> **YOUR OBJECTIVE**: From the first line to the last, print the material exactly, skipping the pictures.

====== EXCERPTED DATA

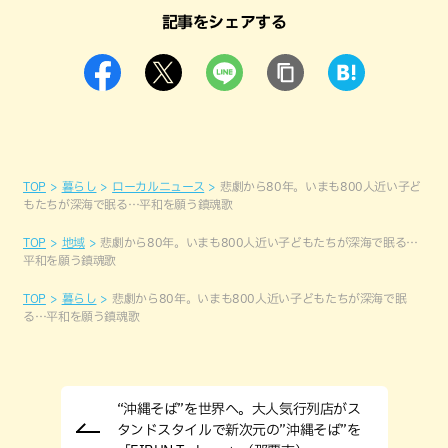
記事をシェアする
TOP
暮らし
ローカルニュース
悲劇から80年。いまも800人近い子ど
もたちが深海で眠る…平和を願う鎮魂歌
TOP
地域
悲劇から80年。いまも800人近い子どもたちが深海で眠る…
平和を願う鎮魂歌
TOP
暮らし
悲劇から80年。いまも800人近い子どもたちが深海で眠
る…平和を願う鎮魂歌
“沖縄そば”を世界へ。大人気行列店がス
タンドスタイルで新次元の”沖縄そば”を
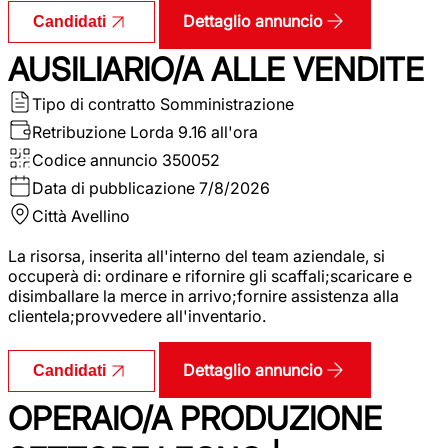
Dettaglio annuncio
Candidati
AUSILIARIO/A ALLE VENDITE
Tipo di contratto
Somministrazione
Retribuzione Lorda
9.16 all'ora
Codice annuncio
350052
Data di pubblicazione
7/8/2026
Città
Avellino
La risorsa, inserita all'interno del team aziendale, si
occuperà di: ordinare e rifornire gli scaffali;scaricare e
disimballare la merce in arrivo;fornire assistenza alla
clientela;provvedere all'inventario.
Dettaglio annuncio
Candidati
OPERAIO/A PRODUZIONE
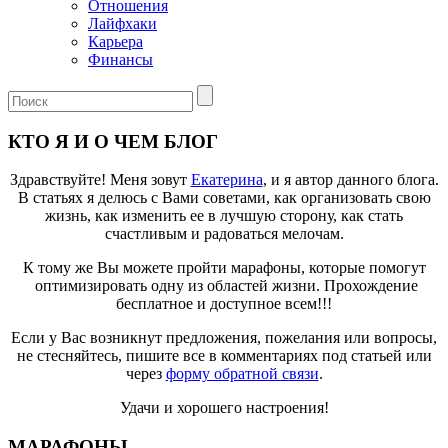
Отношения
Лайфхаки
Карьера
Финансы
КТО Я И О ЧЕМ БЛОГ
Здравствуйте! Меня зовут
Екатерина
, и я автор данного блога.
В статьях я делюсь с Вами советами, как организовать свою
жизнь, как изменить ее в лучшую сторону, как стать
счастливым и радоваться мелочам.
К тому же Вы можете пройти марафоны, которые помогут
оптимизировать одну из областей жизни. Прохождение
бесплатное и доступное всем!!!
Если у Вас возникнут предложения, пожелания или вопросы,
не стесняйтесь, пишите все в комментариях под статьей или
через
форму обратной связи
.
Удачи и хорошего настроения!
МАРАФОНЫ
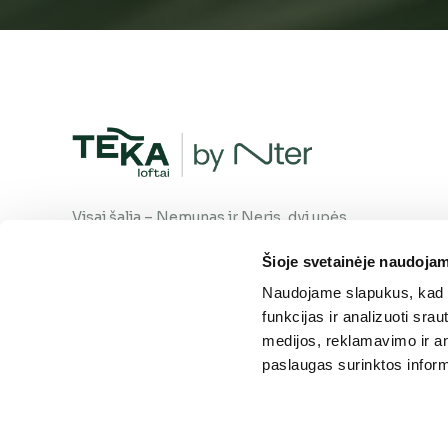
Visai šalia – Nemunas ir Neris, dvi upės,
susiliejančios į vieną srovę. Gyvenimas
Šioje svetainėje naudojam
šiame kvartale teka natūraliai, tavo
pasirinkta kryptimi. Kaip ir upė – tu
Naudojame slapukus, kad g
visuomet rasi savo kelią.
funkcijas ir analizuoti sr
medijos, reklamavimo ir ana
paslaugas surinktos inform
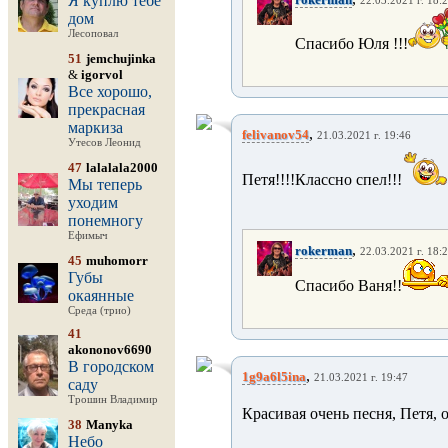
Я куплю тебе
22.03.2021 г. 18:
дом
Лесоповал
Спасибо Юля !!!
51
jemchujinka
&
igorvol
Все хорошо,
прекрасная
маркиза
,
felivanov54
21.03.2021 г. 19:46
Утесов Леонид
47
lalalala2000
Петя!!!!Классно спел!!!
Мы теперь
уходим
понемногу
Ефимыч
,
rokerman
22.03.2021 г. 18:
45
muhomorr
Губы
Спасибо Ваня!!
окаянные
Среда (трио)
41
akononov6690
В городском
,
1g9a6l5ina
21.03.2021 г. 19:47
саду
Трошин Владимир
Красивая очень песня, Петя,
38
Manyka
Небо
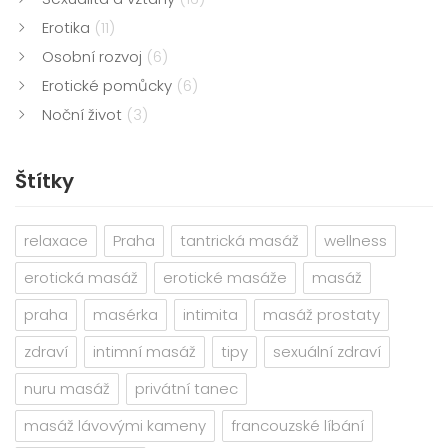
Erotika
(11)
Osobní rozvoj
(6)
Erotické pomůcky
(6)
Noční život
(3)
Štítky
relaxace
Praha
tantrická masáž
wellness
erotická masáž
erotické masáže
masáž
praha
masérka
intimita
masáž prostaty
zdraví
intimní masáž
tipy
sexuální zdraví
nuru masáž
privátní tanec
masáž lávovými kameny
francouzské líbání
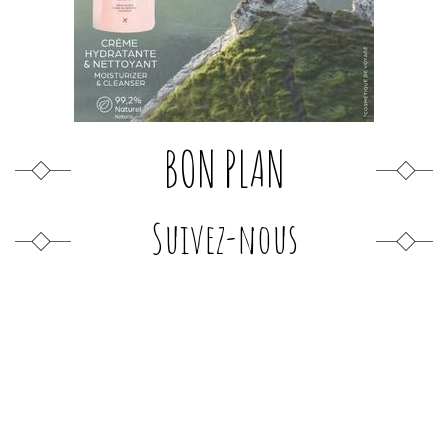
BON PLAN
Suivez-nous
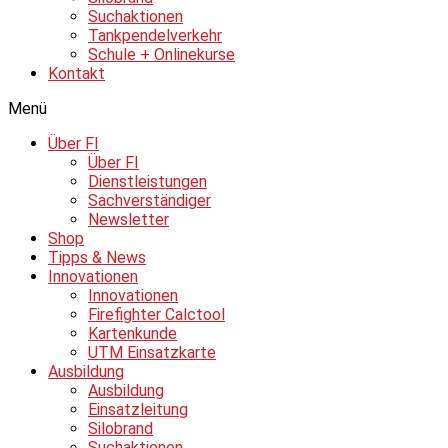
Suchaktionen
Tankpendelverkehr
Schule + Onlinekurse
Kontakt
Menü
Über FI
Über FI
Dienstleistungen
Sachverständiger
Newsletter
Shop
Tipps & News
Innovationen
Innovationen
Firefighter Calctool
Kartenkunde
UTM Einsatzkarte
Ausbildung
Ausbildung
Einsatzleitung
Silobrand
Suchaktionen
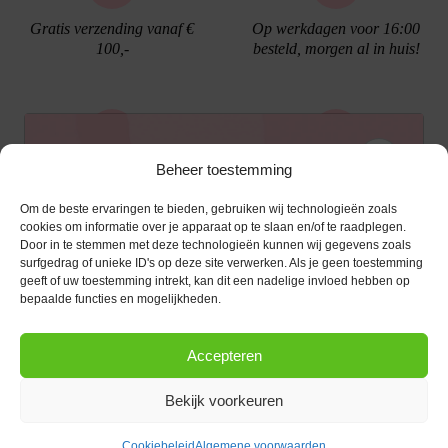
Gratis verzending vanaf €
Op werkdagen voor 16:00
100,-
besteld, morgen al in huis!
Ontvang €10,- korting
Beheer toestemming
Gratis cadeau verpakking
Bellen kan!
Om de beste ervaringen te bieden, gebruiken wij technologieën zoals
Schrijf je in voor de nieuwsbrief en ontvang een
cookies om informatie over je apparaat op te slaan en/of te raadplegen.
Door in te stemmen met deze technologieën kunnen wij gegevens zoals
kortingscode van €10,- op je volgende bestelling.
surfgedrag of unieke ID's op deze site verwerken. Als je geen toestemming
geeft of uw toestemming intrekt, kan dit een nadelige invloed hebben op
KLANTENSERVICE
E-mailadres
*
bepaalde functies en mogelijkheden.
OPENINGSTIJDEN
Klantenservice
Accepteren
Afspraak maken
AANMELDEN
CONTACT
Contact
Bekijk voorkeuren
maandag
13:00 - 17:30
Bestel procedure
Diezerstraat 116
Copyright © 2026 |
webshop door Advice
.
Dinsdag
10:00 - 17:30
8011 RL Zwolle
Betaalmogelijkheden
Cookiebeleid
Algemene voorwaarden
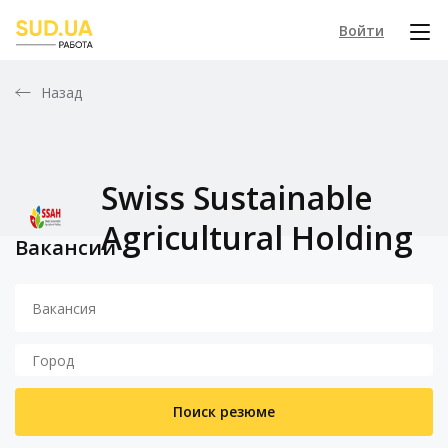
Войти
Назад
Swiss Sustainable
Agricultural Holding
Вакансии
Поиск резюме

============

> **ANSWER FOR THIS EXERCISE**:
記事をシェアする
TOP
暮らし
ローカルニュース
悲劇から80年。いまも800人近い子ど
もたちが深海で眠る…平和を願う鎮魂歌
TOP
地域
悲劇から80年。いまも800人近い子どもたちが深海で眠る…
平和を願う鎮魂歌
TOP
暮らし
悲劇から80年。いまも800人近い子どもたちが深海で眠
る…平和を願う鎮魂歌
“沖縄そば”を世界へ。大人気行列店がス
タンドスタイルで新次元の”沖縄そば”を
Dettaglio annuncio
Candidati
AUSILIARIO/A ALLE VENDITE
Tipo di contratto
Somministrazione
Retribuzione Lorda
9.16 all'ora
Codice annuncio
350052
Data di pubblicazione
7/8/2026
Città
Avellino
La risorsa, inserita all'interno del team aziendale, si
occuperà di: ordinare e rifornire gli scaffali;scaricare e
disimballare la merce in arrivo;fornire assistenza alla
clientela;provvedere all'inventario.
Dettaglio annuncio
Candidati
OPERAIO/A PRODUZIONE
Отношения
Лайфхаки
Карьера
Финансы
КТО Я И О ЧЕМ БЛОГ
Здравствуйте! Меня зовут
Екатерина
, и я автор данного блога.
В статьях я делюсь с Вами советами, как организовать свою
жизнь, как изменить ее в лучшую сторону, как стать
счастливым и радоваться мелочам.
К тому же Вы можете пройти марафоны, которые помогут
оптимизировать одну из областей жизни. Прохождение
бесплатное и доступное всем!!!
Если у Вас возникнут предложения, пожелания или вопросы,
не стесняйтесь, пишите все в комментариях под статьей или
через
форму обратной связи
.
Удачи и хорошего настроения!
МАРАФОНЫ
Visai šalia – Nemunas ir Neris, dvi upės,
susiliejančios į vieną srovę. Gyvenimas
Šioje svetainėje naudojam
šiame kvartale teka natūraliai, tavo
pasirinkta kryptimi. Kaip ir upė – tu
Naudojame slapukus, kad g
visuomet rasi savo kelią.
funkcijas ir analizuoti sr
medijos, reklamavimo ir ana
paslaugas surinktos inform
Я куплю тебе
22.03.2021 г. 18:
дом
Лесоповал
Спасибо Юля !!!
51
jemchujinka
&
igorvol
Все хорошо,
прекрасная
маркиза
,
felivanov54
21.03.2021 г. 19:46
Утесов Леонид
47
lalalala2000
Петя!!!!Классно спел!!!
Мы теперь
уходим
понемногу
Ефимыч
,
rokerman
22.03.2021 г. 18:
45
muhomorr
Губы
Спасибо Ваня!!
окаянные
Среда (трио)
41
akononov6690
В городском
,
1g9a6l5ina
21.03.2021 г. 19:47
саду
Трошин Владимир
Красивая очень песня, Петя,
38
Manyka
Небо
Erotika
(11)
Osobní rozvoj
(6)
Erotické pomůcky
(6)
Noční život
(3)
Štítky
relaxace
Praha
tantrická masáž
wellness
erotická masáž
erotické masáže
masáž
praha
masérka
intimita
masáž prostaty
zdraví
intimní masáž
tipy
sexuální zdraví
nuru masáž
privátní tanec
masáž lávovými kameny
francouzské líbání
BON PLAN
Suivez-nous
Suchaktionen
Tankpendelverkehr
Schule + Onlinekurse
Kontakt
Menü
Über FI
Über FI
Dienstleistungen
Sachverständiger
Newsletter
Shop
Tipps & News
Innovationen
Innovationen
Firefighter Calctool
Kartenkunde
UTM Einsatzkarte
Ausbildung
Ausbildung
Einsatzleitung
Silobrand
Suchaktionen
Gratis verzending vanaf €
Op werkdagen voor 16:00
100,-
besteld, morgen al in huis!
Ontvang €10,- korting
Beheer toestemming
Gratis cadeau verpakking
Bellen kan!
Om de beste ervaringen te bieden, gebruiken wij technologieën zoals
Schrijf je in voor de nieuwsbrief en ontvang een
cookies om informatie over je apparaat op te slaan en/of te raadplegen.
Door in te stemmen met deze technologieën kunnen wij gegevens zoals
kortingscode van €10,- op je volgende bestelling.
surfgedrag of unieke ID's op deze site verwerken. Als je geen toestemming
geeft of uw toestemming intrekt, kan dit een nadelige invloed hebben op
KLANTENSERVICE
E-mailadres
*
bepaalde functies en mogelijkheden.
OPENINGSTIJDEN
Klantenservice
Accepteren
Afspraak maken
AANMELDEN
CONTACT
Contact
Bekijk voorkeuren
maandag
13:00 - 17:30
Bestel procedure
Diezerstraat 116
Copyright © 2026 |
webshop door Advice
.
Dinsdag
10:00 - 17:30
8011 RL Zwolle
Betaalmogelijkheden
Cookiebeleid
Algemene voorwaarden
Войти
Назад
Swiss Sustainable
Agricultural Holding
Вакансии
Поиск резюме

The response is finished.